This particular menu is to be found - even more cause for rejoicing - in the heart of Europe, at the Hotel Seeburg in the pretty Swiss lakeside resort of Lucerne, to be precise. No shortage of beef here. But then that's perhaps not entirely surprising. Mr Hogg owns the hotel.

Tucked away on page 68 of the House of Commons Register of Members' Interests, published last week, is a new entry under Hogg, Rt Hon Douglas (Grantham): "I have the majority interest in the Hotel Seeburg, Luzern, Switzerland."

Overlooking the lake, with stunning views across to the 7,000ft peak of Pilatus, the Seeburg is a cluster of ancient buildings around a courtyard where a cherub-adorned fountain plays, with a modern concrete-and- glass annexe next door. There are 90 rooms (pounds 65 a night for bed and breakfast is typical), and a banqueting hall for 200 boasting red silk drapes, grand mirrors, chandeliers and a panoramic painting of the Alps.

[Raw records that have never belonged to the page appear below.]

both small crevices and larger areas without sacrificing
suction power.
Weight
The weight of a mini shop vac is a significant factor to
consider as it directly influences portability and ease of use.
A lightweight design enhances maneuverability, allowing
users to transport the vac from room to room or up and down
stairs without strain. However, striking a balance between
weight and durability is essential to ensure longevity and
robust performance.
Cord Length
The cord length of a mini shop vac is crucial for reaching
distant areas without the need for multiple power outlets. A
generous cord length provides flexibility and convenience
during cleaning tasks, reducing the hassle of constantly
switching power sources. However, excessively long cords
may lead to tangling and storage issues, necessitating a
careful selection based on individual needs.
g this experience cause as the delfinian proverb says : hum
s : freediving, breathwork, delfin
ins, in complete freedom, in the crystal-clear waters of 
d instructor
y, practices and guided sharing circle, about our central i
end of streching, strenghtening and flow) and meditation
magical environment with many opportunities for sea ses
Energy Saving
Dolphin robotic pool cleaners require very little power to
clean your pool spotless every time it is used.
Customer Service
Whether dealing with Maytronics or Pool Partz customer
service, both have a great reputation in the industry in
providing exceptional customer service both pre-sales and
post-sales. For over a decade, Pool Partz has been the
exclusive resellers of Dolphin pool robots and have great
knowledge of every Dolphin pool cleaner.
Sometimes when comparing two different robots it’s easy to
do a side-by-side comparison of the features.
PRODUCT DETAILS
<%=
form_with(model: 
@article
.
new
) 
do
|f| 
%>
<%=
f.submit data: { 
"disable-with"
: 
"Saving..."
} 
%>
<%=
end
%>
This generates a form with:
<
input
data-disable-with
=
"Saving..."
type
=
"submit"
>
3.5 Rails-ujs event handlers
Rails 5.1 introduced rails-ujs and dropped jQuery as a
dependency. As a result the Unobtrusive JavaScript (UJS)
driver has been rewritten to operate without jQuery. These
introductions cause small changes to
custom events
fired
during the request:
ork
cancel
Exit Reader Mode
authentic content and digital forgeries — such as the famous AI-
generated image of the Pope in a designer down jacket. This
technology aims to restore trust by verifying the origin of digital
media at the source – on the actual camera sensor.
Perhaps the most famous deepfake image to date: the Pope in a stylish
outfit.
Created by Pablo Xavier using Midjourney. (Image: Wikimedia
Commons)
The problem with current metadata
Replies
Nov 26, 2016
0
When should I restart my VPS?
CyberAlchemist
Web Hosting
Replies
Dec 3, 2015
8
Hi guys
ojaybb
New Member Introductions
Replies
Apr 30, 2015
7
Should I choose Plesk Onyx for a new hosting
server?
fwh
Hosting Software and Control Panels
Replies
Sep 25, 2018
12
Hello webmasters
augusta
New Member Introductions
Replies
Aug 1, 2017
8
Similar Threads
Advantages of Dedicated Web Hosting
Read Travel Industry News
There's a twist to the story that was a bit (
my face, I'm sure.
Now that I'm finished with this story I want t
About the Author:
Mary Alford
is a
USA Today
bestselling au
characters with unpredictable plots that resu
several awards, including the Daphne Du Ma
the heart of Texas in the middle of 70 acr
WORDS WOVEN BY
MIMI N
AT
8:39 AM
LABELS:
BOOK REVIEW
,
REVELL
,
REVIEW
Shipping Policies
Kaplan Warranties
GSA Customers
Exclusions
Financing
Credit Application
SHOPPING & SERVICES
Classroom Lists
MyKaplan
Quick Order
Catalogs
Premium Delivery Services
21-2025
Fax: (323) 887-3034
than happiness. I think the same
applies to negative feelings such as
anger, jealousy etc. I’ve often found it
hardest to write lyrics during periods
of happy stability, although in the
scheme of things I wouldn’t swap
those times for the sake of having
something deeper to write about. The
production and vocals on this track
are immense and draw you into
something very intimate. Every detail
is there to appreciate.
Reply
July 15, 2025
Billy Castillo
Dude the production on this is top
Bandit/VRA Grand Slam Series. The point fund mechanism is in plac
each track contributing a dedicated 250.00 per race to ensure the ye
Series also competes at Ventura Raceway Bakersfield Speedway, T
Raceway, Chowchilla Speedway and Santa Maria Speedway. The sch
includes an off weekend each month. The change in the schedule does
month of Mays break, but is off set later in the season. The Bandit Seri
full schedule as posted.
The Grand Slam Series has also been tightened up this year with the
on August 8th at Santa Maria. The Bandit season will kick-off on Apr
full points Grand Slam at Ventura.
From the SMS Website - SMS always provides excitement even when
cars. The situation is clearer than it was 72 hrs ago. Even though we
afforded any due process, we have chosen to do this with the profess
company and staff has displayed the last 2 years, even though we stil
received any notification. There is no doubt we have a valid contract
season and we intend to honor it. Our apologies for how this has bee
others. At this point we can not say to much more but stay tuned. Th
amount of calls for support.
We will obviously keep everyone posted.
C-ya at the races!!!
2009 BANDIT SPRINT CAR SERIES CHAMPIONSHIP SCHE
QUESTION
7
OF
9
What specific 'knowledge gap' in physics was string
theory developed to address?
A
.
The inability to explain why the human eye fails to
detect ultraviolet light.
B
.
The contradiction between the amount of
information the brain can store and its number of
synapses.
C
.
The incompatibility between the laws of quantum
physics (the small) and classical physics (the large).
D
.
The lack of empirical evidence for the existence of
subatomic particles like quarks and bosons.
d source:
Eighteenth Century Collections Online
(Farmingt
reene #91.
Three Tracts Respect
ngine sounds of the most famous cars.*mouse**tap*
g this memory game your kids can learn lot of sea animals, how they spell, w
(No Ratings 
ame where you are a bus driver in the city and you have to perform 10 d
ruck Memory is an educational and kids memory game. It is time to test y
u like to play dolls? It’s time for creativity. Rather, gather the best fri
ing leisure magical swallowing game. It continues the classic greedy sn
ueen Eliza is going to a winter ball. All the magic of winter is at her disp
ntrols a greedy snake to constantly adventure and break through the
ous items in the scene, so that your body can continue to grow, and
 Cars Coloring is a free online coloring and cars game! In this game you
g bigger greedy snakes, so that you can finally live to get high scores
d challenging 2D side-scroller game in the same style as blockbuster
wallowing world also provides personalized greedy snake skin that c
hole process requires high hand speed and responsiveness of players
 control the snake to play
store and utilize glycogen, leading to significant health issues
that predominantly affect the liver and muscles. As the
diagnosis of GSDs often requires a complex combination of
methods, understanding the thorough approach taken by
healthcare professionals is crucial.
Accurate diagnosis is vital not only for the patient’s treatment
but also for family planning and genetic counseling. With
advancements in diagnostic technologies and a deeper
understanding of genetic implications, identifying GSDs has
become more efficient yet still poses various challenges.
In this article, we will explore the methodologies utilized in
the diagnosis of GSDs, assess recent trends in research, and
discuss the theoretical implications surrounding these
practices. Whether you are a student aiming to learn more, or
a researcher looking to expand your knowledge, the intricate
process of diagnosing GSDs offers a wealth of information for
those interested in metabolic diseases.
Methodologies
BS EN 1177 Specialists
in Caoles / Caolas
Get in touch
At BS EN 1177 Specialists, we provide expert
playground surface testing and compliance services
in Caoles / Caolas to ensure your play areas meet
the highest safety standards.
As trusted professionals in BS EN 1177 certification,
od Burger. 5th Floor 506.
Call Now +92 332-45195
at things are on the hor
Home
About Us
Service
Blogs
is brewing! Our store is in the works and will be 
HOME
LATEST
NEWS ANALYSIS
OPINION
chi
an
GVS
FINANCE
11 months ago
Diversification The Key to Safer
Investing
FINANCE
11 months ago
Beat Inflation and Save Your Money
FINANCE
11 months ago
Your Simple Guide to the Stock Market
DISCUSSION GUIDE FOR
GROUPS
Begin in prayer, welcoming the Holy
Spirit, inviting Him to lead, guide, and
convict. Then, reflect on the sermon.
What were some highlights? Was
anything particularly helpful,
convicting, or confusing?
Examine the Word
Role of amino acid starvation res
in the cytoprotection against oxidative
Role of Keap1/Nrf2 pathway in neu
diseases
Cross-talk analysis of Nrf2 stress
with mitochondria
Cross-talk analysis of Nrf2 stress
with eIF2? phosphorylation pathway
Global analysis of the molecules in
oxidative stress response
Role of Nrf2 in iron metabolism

It is not one of Lucerne's three five-star hotels, the top category of the Swiss Society of Hoteliers, but it has a notable four stars. Thus, while the butter came in plastic pots, not fresh pats, the linen table- cloths were spotless, the service attentive and the flowers fresh. In the bedroom there were no sachets of shampoo or handy shoe-shines, but the view was unbeatable.

Mr Hogg, 51, came into the hotel last year - but it has been in the Hogg family for four generations, having its roots in the philanthropy of his great-grandfather, Quintin Hogg, founder of the Regent Street Polytechnic (now Westminster University). In 1898 he bought it for his newly-established travel agency, the Polytechnic Touring Association, which aimed to provide cheap holidays for the less wealthy people of Britain.

At the outset it was non-profit-making. Any income over operating costs went to the Polytechnic. Douglas Hogg, who has a son also called Quintin and a daughter, Charlotte, inherited it from his uncle who died at the beginning of last year.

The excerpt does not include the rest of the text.